[DATA TO USE Boundary: Start]
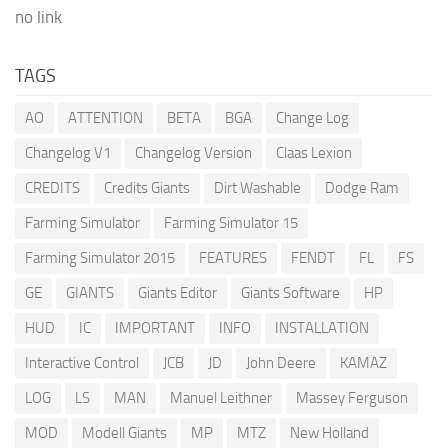
no link
TAGS
AO
ATTENTION
BETA
BGA
Change Log
Changelog V1
Changelog Version
Claas Lexion
CREDITS
Credits Giants
Dirt Washable
Dodge Ram
Farming Simulator
Farming Simulator 15
Farming Simulator 2015
FEATURES
FENDT
FL
FS
GE
GIANTS
Giants Editor
Giants Software
HP
HUD
IC
IMPORTANT
INFO
INSTALLATION
Interactive Control
JCB
JD
John Deere
KAMAZ
LOG
LS
MAN
Manuel Leithner
Massey Ferguson
MOD
Modell Giants
MP
MTZ
New Holland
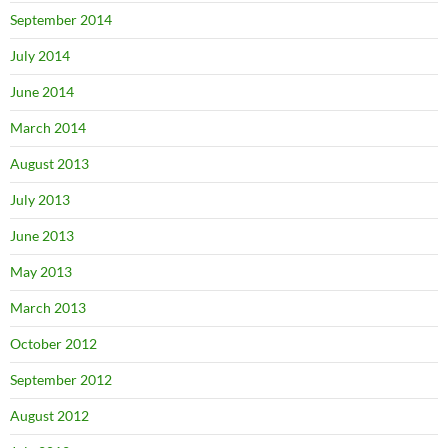
September 2014
July 2014
June 2014
March 2014
August 2013
July 2013
June 2013
May 2013
March 2013
October 2012
September 2012
August 2012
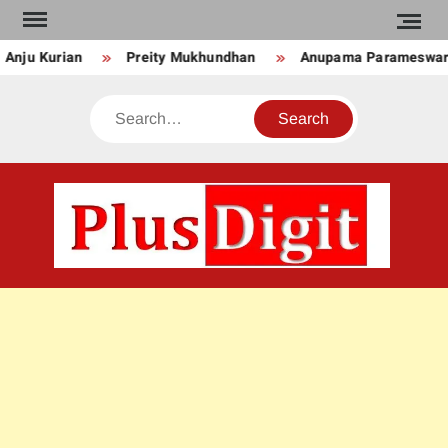
Skip
to
nju Kurian
Preity Mukhundhan
Anupama Parameswara
content
Search
PLU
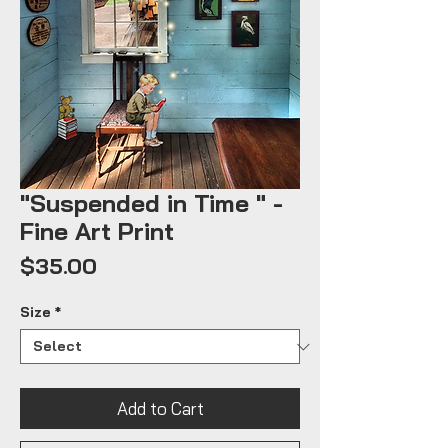
"Suspended in Time " -
Fine Art Print
Price
$35.00
Size
*
Add to Cart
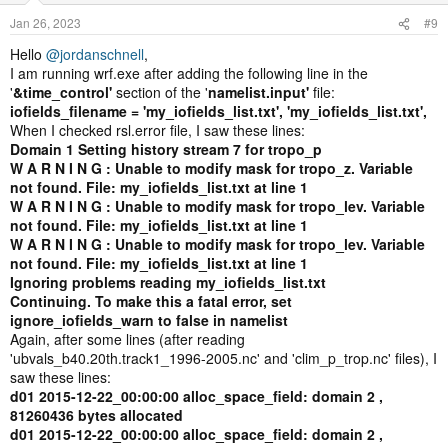
Whatever you name the file, you just need to add that to the
namelist.
Jan 26, 2023
#9
Hello
@jordanschnell
,
Jordan
I am running wrf.exe after adding the following line in the
'
&time_control'
section of the '
namelist.input'
file:
iofields_filename = 'my_iofields_list.txt', 'my_iofields_list.txt',
When I checked rsl.error file, I saw these lines:
Domain 1 Setting history stream 7 for tropo_p
W A R N I N G : Unable to modify mask for tropo_z. Variable
not found. File: my_iofields_list.txt at line 1
W A R N I N G : Unable to modify mask for tropo_lev. Variable
not found. File: my_iofields_list.txt at line 1
W A R N I N G : Unable to modify mask for tropo_lev. Variable
not found. File: my_iofields_list.txt at line 1
Ignoring problems reading my_iofields_list.txt
Continuing. To make this a fatal error, set
ignore_iofields_warn to false in namelist
Again, after some lines (after reading
'ubvals_b40.20th.track1_1996-2005.nc' and 'clim_p_trop.nc' files), I
saw these lines:
d01 2015-12-22_00:00:00 alloc_space_field: domain 2 ,
81260436 bytes allocated
d01 2015-12-22_00:00:00 alloc_space_field: domain 2 ,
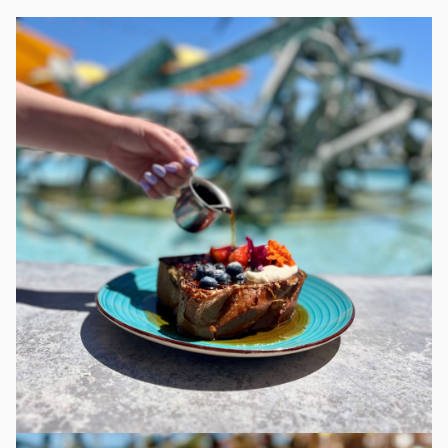
More about Claire's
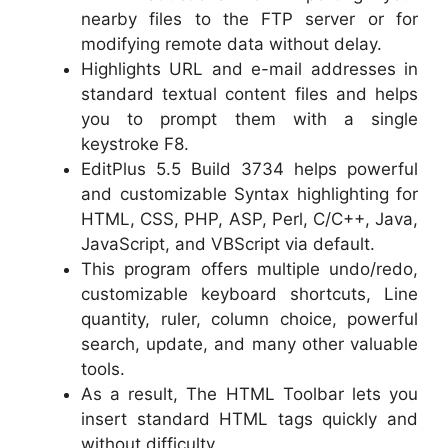
nearby files to the FTP server or for
modifying remote data without delay.
Highlights URL and e-mail addresses in
standard textual content files and helps
you to prompt them with a single
keystroke F8.
EditPlus 5.5 Build 3734 helps powerful
and customizable Syntax highlighting for
HTML, CSS, PHP, ASP, Perl, C/C++, Java,
JavaScript, and VBScript via default.
This program offers multiple undo/redo,
customizable keyboard shortcuts, Line
quantity, ruler, column choice, powerful
search, update, and many other valuable
tools.
As a result, The HTML Toolbar lets you
insert standard HTML tags quickly and
without difficulty.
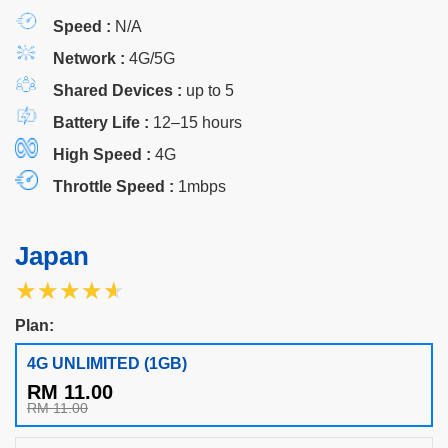
Speed :
N/A
Network :
4G/5G
Shared Devices :
up to 5
Battery Life :
12–15 hours
High Speed :
4G
Throttle Speed :
1mbps
Japan
★★★★★
★★★★★
Plan:
4G UNLIMITED (1GB)
RM 11.00
RM 11.00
[DATA TO USE Boundary: End]
**BRIEF**
None of the pictures should be carried over when the data above is transcribed exactly.

**THE COMPLETED TASK**
no link
TAGS
AO
ATTENTION
BETA
BGA
Change Log
Changelog V1
Changelog Version
Claas Lexion
CREDITS
Credits Giants
Dirt Washable
Dodge Ram
Farming Simulator
Farming Simulator 15
Farming Simulator 2015
FEATURES
FENDT
FL
FS
GE
GIANTS
Giants Editor
Giants Software
HP
HUD
IC
IMPORTANT
INFO
INSTALLATION
Interactive Control
JCB
JD
John Deere
KAMAZ
LOG
LS
MAN
Manuel Leithner
Massey Ferguson
MOD
Modell Giants
MP
MTZ
New Holland
September 2014
July 2014
June 2014
March 2014
August 2013
July 2013
June 2013
May 2013
March 2013
October 2012
September 2012
August 2012
Skip
to
nju Kurian
Preity Mukhundhan
Anupama Parameswara
content
Search
PLU
"Suspended in Time " -
Fine Art Print
Price
$35.00
Size
*
Add to Cart
Whatever you name the file, you just need to add that to the
namelist.
Jan 26, 2023
#9
Hello
@jordanschnell
,
Jordan
I am running wrf.exe after adding the following line in the
'
&time_control'
section of the '
namelist.input'
file:
iofields_filename = 'my_iofields_list.txt', 'my_iofields_list.txt',
When I checked rsl.error file, I saw these lines:
Domain 1 Setting history stream 7 for tropo_p
W A R N I N G : Unable to modify mask for tropo_z. Variable
not found. File: my_iofields_list.txt at line 1
W A R N I N G : Unable to modify mask for tropo_lev. Variable
not found. File: my_iofields_list.txt at line 1
W A R N I N G : Unable to modify mask for tropo_lev. Variable
not found. File: my_iofields_list.txt at line 1
Ignoring problems reading my_iofields_list.txt
Continuing. To make this a fatal error, set
ignore_iofields_warn to false in namelist
Again, after some lines (after reading
'ubvals_b40.20th.track1_1996-2005.nc' and 'clim_p_trop.nc' files), I
saw these lines:
d01 2015-12-22_00:00:00 alloc_space_field: domain 2 ,
81260436 bytes allocated
d01 2015-12-22_00:00:00 alloc_space_field: domain 2 ,
More about Claire's
nearby files to the FTP server or for
modifying remote data without delay.
Highlights URL and e-mail addresses in
standard textual content files and helps
you to prompt them with a single
keystroke F8.
EditPlus 5.5 Build 3734 helps powerful
and customizable Syntax highlighting for
HTML, CSS, PHP, ASP, Perl, C/C++, Java,
JavaScript, and VBScript via default.
This program offers multiple undo/redo,
customizable keyboard shortcuts, Line
quantity, ruler, column choice, powerful
search, update, and many other valuable
tools.
As a result, The HTML Toolbar lets you
insert standard HTML tags quickly and
without difficulty.
Speed :
N/A
Network :
4G/5G
Shared Devices :
up to 5
Battery Life :
12–15 hours
High Speed :
4G
Throttle Speed :
1mbps
Japan
★★★★★
★★★★★
Plan:
4G UNLIMITED (1GB)
RM 11.00
RM 11.00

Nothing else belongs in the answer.